Personne n’avait bronché pour ramasser le diadème, qui gisait à terre et qui narguait cette hystérie de tout l’éclat de ses pierres !


Simon, s’efforçant de rester maître de lui, a deman­dé, sur un ton détaché : « Maître, veux-tu être libéré de cette importune qui compromet ta dignité et of­fense ton hon­neur ? »
Jésus, sans me repousser, lui a répondu :
- J’ai une question à te poser.
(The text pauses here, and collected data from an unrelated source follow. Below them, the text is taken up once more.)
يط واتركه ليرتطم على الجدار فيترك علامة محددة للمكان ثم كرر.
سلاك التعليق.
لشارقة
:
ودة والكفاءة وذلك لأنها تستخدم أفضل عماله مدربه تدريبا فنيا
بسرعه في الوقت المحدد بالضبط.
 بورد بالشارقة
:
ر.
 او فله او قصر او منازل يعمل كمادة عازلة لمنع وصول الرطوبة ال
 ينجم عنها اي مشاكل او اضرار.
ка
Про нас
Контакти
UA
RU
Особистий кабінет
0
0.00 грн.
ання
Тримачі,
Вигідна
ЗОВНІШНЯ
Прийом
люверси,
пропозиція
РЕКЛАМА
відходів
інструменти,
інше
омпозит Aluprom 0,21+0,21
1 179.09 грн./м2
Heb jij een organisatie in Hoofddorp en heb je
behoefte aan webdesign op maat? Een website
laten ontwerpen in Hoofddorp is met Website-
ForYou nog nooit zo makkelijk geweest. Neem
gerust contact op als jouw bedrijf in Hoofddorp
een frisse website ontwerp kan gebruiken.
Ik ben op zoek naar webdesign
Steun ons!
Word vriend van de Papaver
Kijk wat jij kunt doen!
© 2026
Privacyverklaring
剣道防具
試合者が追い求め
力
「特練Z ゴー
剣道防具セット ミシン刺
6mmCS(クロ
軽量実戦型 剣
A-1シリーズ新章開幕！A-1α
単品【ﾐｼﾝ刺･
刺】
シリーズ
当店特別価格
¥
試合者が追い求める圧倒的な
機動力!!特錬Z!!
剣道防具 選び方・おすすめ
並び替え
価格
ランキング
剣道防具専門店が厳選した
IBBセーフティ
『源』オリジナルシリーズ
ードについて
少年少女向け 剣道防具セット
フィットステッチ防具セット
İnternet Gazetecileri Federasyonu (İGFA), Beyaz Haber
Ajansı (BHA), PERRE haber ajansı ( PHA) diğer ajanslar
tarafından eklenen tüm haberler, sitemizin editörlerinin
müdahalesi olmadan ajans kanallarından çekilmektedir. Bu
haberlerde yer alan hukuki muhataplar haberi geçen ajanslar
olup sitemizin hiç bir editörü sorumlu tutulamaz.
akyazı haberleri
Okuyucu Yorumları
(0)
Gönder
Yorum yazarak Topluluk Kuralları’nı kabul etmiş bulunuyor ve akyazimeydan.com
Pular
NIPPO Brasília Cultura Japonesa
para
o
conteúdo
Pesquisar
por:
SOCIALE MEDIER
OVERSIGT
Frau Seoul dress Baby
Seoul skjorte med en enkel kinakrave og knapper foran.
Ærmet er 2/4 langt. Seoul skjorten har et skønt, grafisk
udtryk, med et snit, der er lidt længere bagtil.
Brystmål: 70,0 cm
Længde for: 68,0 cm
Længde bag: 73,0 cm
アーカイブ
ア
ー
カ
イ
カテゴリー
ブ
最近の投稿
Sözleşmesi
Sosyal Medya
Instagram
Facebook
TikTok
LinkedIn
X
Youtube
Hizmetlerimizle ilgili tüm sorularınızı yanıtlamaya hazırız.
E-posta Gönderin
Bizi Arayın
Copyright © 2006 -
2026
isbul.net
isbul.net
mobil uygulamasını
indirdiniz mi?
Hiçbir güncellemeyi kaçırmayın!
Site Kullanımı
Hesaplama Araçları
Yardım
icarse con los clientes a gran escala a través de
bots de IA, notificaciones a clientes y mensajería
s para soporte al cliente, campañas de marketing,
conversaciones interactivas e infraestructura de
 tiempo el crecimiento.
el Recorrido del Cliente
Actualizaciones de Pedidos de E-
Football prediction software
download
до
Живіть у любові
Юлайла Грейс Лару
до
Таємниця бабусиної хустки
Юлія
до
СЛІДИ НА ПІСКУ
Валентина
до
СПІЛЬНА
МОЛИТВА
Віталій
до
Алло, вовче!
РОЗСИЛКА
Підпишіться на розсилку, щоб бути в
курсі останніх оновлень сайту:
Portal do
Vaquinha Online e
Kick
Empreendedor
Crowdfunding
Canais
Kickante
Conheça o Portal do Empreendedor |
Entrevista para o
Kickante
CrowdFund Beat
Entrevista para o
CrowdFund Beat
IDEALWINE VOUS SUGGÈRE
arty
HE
Il y avait une femme très belle, aimée de deux hommes ; le premier, par convoitise, l’attirait à lui par de riches cadeaux, des fêtes et des hon­neurs, sans jamais se donner à elle ; le second, qui était pauvre, ne l’attirait à lui que par les inclinations de son cœur. Lequel des deux a-t-elle préféré ?
- En toute honnêteté, Maître, si cette femme n’est pas une courtisane, elle aura choisi le second.
- C’est bien, Simon. Connais-tu cette femme ? De­puis qu’elle est entrée dans ta maison, elle n’a pas cessé de me manifester son amour. Elle a baigné mes pieds de ses larmes, les a essuyés de ses cheveux, les a oints de baume et a répandu son parfum sur ma tê­te. Elle a refusé le dia­dème, cadeau de l’amant riche, et a choisi l’amant pau­vre, par amour. Si j’en crois ton sage jugement, elle n’est pas une prostituée. Dieu lui a beaucoup pardonné, non pour m’avoir beau­coup aimé, mais parce qu’il lui a donné un cœur d’épouse pour m’aimer beaucoup.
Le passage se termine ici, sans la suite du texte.